I must be honest, when I first decided to approach this topic with the students I teach, I was hesitant. I felt they were too young to comprehend the inherent cruelty and I wanted to avoid shattering the commonly held beliefs about something seemingly innocent. And yet the opposite occurred. Whilst the Blood Lions® documentary remains an immense shock to watch, the students took it on with maturity, moving almost immediately towards action with questions like “what can be done to stop it? Why is this allowed in the first place? Surely this is illegal?” These were the hardest questions to answer because such cruelty seems so far-fetched to many of us. The hard-hitting visual elements of the Blood Lions® documentary and its ongoing campaigns illustrate something else I strongly believe in – that video and photography is a powerful means of conveying information and emotion in ways that move people towards change and action.
When it comes to what can be done, I encouraged individual actions – we all have a voice and should not feel that alone we do not have an impact. Being educated also allows students to educate others, like their own friends and family. In fact, I have since heard stories of students who have turned down invitations to lion parks and will speak up in class when cub petting is mentioned by fellow classmates. This is one of the most promising signs that we can make progress through education! My experience has been that the impact is lasting, with the latest conversation occurring a year after watching the documentary. How incredible to know that we can have a long-term impact on attitudes and behaviour!
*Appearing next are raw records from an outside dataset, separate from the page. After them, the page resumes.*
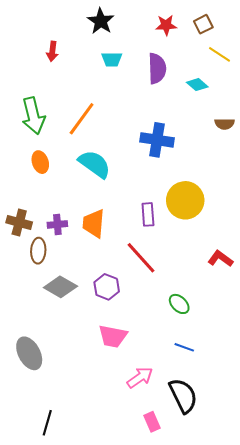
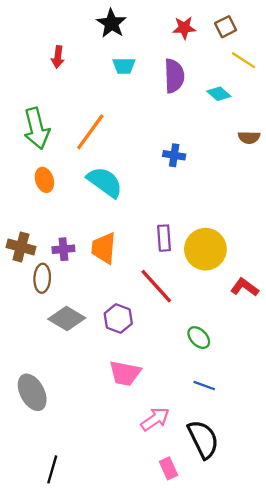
blue cross: (157, 140) -> (174, 155), size x0.6
yellow circle: (185, 200) -> (205, 249), moved

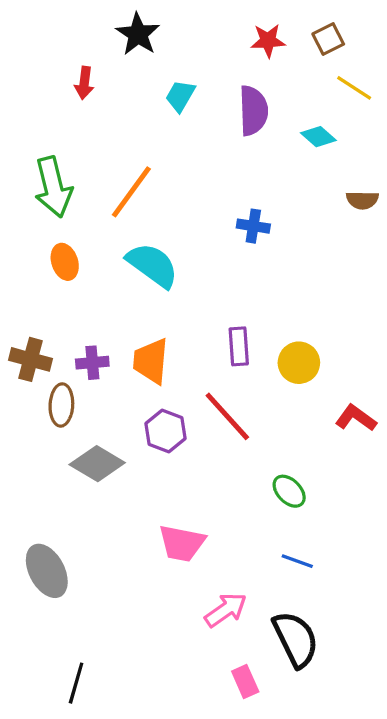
black star: (112, 23) -> (138, 34), moved
cyan trapezoid: (124, 66) -> (180, 96), turned 120
yellow circle: (205, 249) -> (299, 363), size x0.7
purple hexagon: (118, 319) -> (166, 431), moved

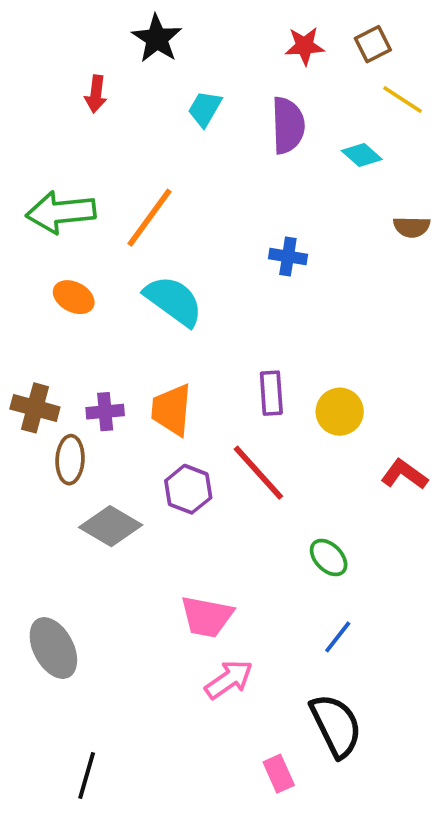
green arrow: (53, 187) -> (61, 212), turned 98
orange ellipse: (65, 262) -> (74, 297), turned -44
blue line: (297, 561) -> (338, 637), turned -72
pink arrow: (226, 610) -> (229, 679), moved

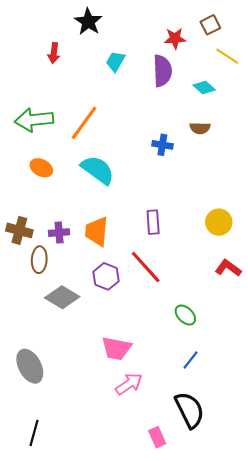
red star: (305, 46) -> (175, 38), moved
brown semicircle: (412, 227) -> (200, 128), moved
yellow circle: (340, 412) -> (219, 222), moved
black line: (87, 775) -> (34, 433), moved

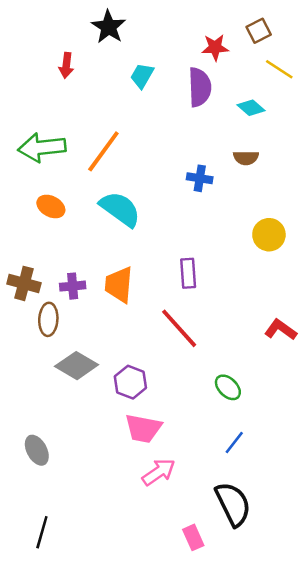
yellow circle: (219, 222) -> (269, 235), moved
purple hexagon: (106, 276) -> (130, 382), moved
gray ellipse: (30, 366) -> (37, 450), size x0.7

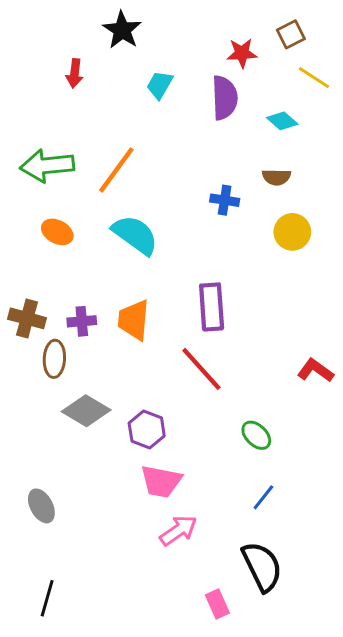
yellow circle: (269, 235) -> (292, 232), moved
purple rectangle: (188, 273) -> (212, 307), size x1.4

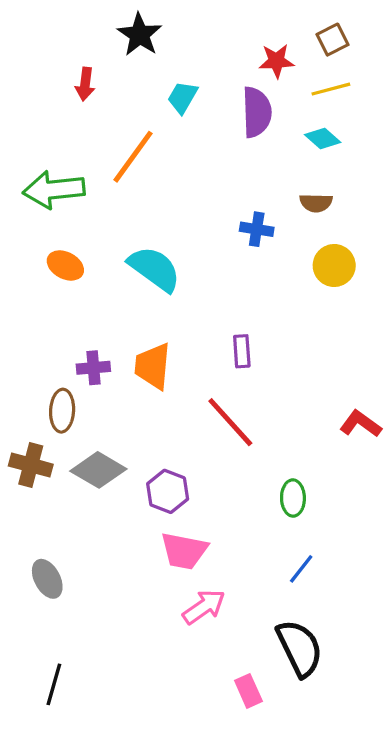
yellow line: (314, 78) -> (331, 89), moved, turned -48
orange line: (116, 170) -> (133, 157), moved
purple rectangle: (212, 307) -> (242, 351), size x0.6
brown cross: (27, 318) -> (31, 465), moved
green ellipse: (256, 435) -> (293, 498), turned 44

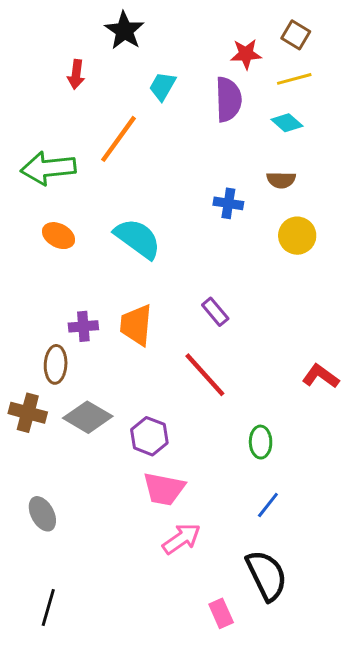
brown square: (333, 40) -> (296, 35), turned -32
purple rectangle: (242, 351) -> (215, 312), turned -36

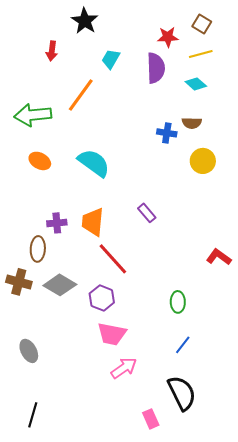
blue cross: (228, 203) -> (167, 133), moved
red line: (205, 375) -> (113, 259), moved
Teaching students to think critically is also a vital component of educating them about conservation issues. Providing evidence and solid facts is so necessary in a time when false information abounds and can be shared at the click of a button. Such skills ensure that students are able to think about situations from a variety of perspectives: local, international, economical, and ethical. Through open-minded discussions about welfare, ethical travel and conservation, I sincerely hope to encourage students to be curious and willing to learn, and even more so to empower them to be responsible and ethical citizens who choose to use their voices and challenge deeply unethical activities.
I gathered some quotations from students expressing their thoughts about the following quote describing the South African captive breeding and canned hunting industry:
“Every single day captive bred or tame lions continue to be killed in canned hunts and hundreds more slaughtered.”
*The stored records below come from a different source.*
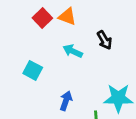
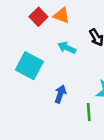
cyan square: (33, 70) -> (29, 66), size x1.5

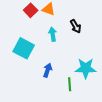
cyan arrow: (67, 48) -> (53, 34), turned 56

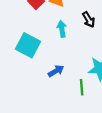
blue arrow: (48, 70) -> (56, 71), turned 40

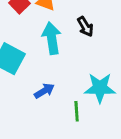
cyan arrow: (62, 29) -> (52, 38), size x1.5

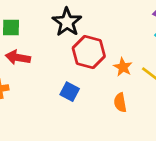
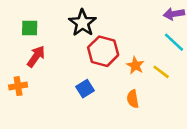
red arrow: (18, 57) -> (36, 56), turned 115
blue square: (70, 92) -> (85, 89), turned 30

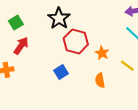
green square: (30, 28) -> (16, 23), turned -32
yellow line: (161, 72) -> (127, 66), moved

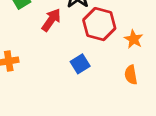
red arrow: (21, 46) -> (51, 20), moved

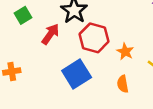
blue square: (80, 64) -> (77, 74), size x1.6

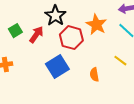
green square: (23, 15) -> (15, 31), moved
orange star: (125, 52) -> (96, 25), moved, size x1.5

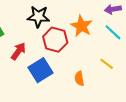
black star: (55, 16) -> (38, 17), turned -30
red arrow: (36, 35) -> (18, 51), moved

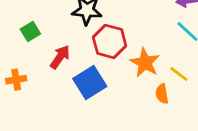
orange star: (81, 26) -> (145, 63), moved
orange semicircle: (79, 78) -> (162, 94), moved

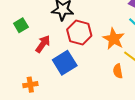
orange star: (145, 63) -> (114, 39), moved
orange cross: (16, 80) -> (30, 85), moved

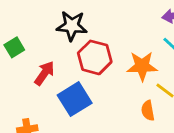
orange star: (114, 39) -> (142, 66), turned -30

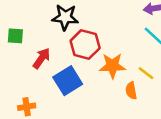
green square: (14, 47) -> (15, 36), turned 35
orange star: (142, 66) -> (112, 66), moved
“When I read this I stop and think why people find pleasure in seeing these beautiful animals go through torture and pain. If people would just stop and think, what happens if they were in that situation, they wouldn’t want to be forced to breed and neither would you. I just find heartache and sadness, I hate the way society has become by torturing these animals for wealth, where they could easily get a job that has much fewer risks and a job that can give love and happiness around the world. Most people don’t even realise that lions and other cats were not meant to be held or petted, they were meant to lie on the savannah grass maybe enjoy a meal or two, not be locked up in a cage and forced to breed their whole life.” (Katie, 12 years old)
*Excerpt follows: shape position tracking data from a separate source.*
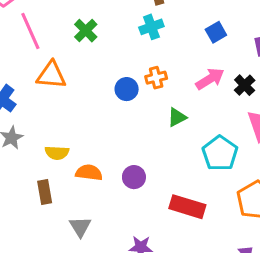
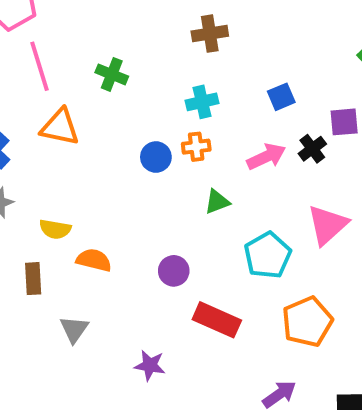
cyan cross: (151, 27) -> (202, 102), moved
green cross: (86, 31) -> (112, 74), turned -30
black cross: (245, 85) -> (312, 149), moved
purple circle: (134, 177) -> (174, 271), moved

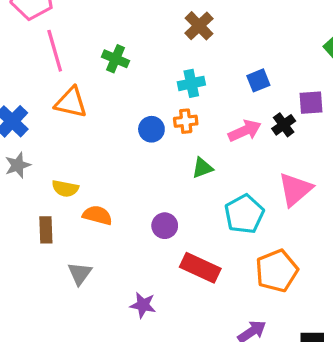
brown cross: (210, 34) -> (199, 26), turned -36

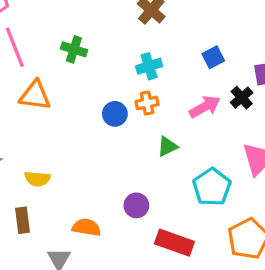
orange semicircle: (97, 215) -> (86, 227), moved

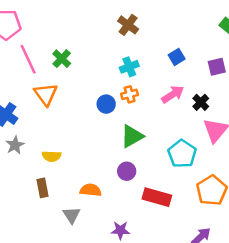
green cross: (74, 49) -> (62, 59), moved, turned 30
orange triangle: (35, 95) -> (46, 94), turned 50
black cross: (242, 98) -> (201, 102), moved
green triangle: (167, 146) -> (132, 136), moved, size x1.5

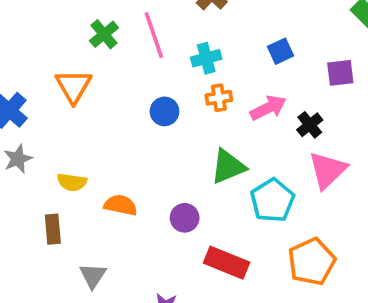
pink line: (28, 59) -> (154, 35), moved
orange cross: (130, 94) -> (219, 98), moved
green triangle: (132, 136) -> (228, 167), moved
orange semicircle: (91, 190) -> (121, 205), moved

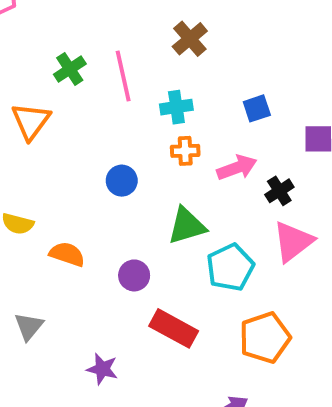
blue circle: (164, 111) -> (122, 181), moved

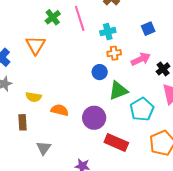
blue circle: (122, 181) -> (100, 72), moved
purple circle: (134, 275) -> (94, 118), size x1.5

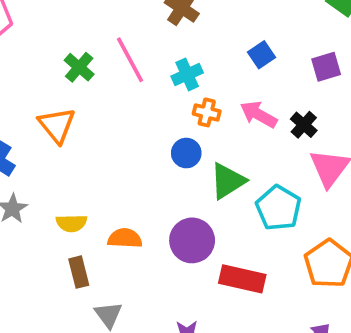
orange cross: (114, 53) -> (207, 112), turned 32
pink arrow: (141, 59) -> (259, 114), turned -114
brown rectangle: (23, 122) -> (79, 272), moved

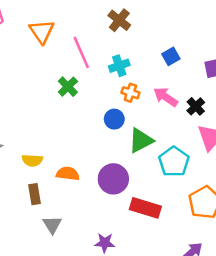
green cross: (79, 67) -> (68, 87), moved
orange triangle: (57, 125) -> (42, 31), moved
“Blood Lions was very interesting and eye-opening. Lion cub petting and breeding is very upsetting and wrong. It makes me very sad to know that there are many people out there who are okay with this. Lion cubs aren’t trophies and shouldn’t be used as a means of attraction at game lodges and animal parks.” (Kaitlyn, 15)
“Blood Lions is a fascinating documentary that sheds truth on the blood money of captive-bred lions. It is unnerving to see the pure greed and entitlement of canned lion hunters.” (Jordyn, 17)
“Before I watched Blood Lions, to me cub petting was not a bad thing, but after watching the documentary my thoughts changed as I realised that it was actually extremely wrong. All my life I have been against hunting and animals being captive. I am shocked to discover what is really going on. The places we once thought were good are most guilty for killing our wildlife.” (Emma, 16)
It is clear that educating students has the power to change attitudes and behaviour as these students demonstrated that they were not proud of our government’s decision to allow the proliferation of captive-bred lions whilst wild populations remain significantly lower. Whilst this was not an easy topic to approach, I am so proud of the maturity and advocacy expressed by all the students who have watched the documentary and engaged in discussions with me.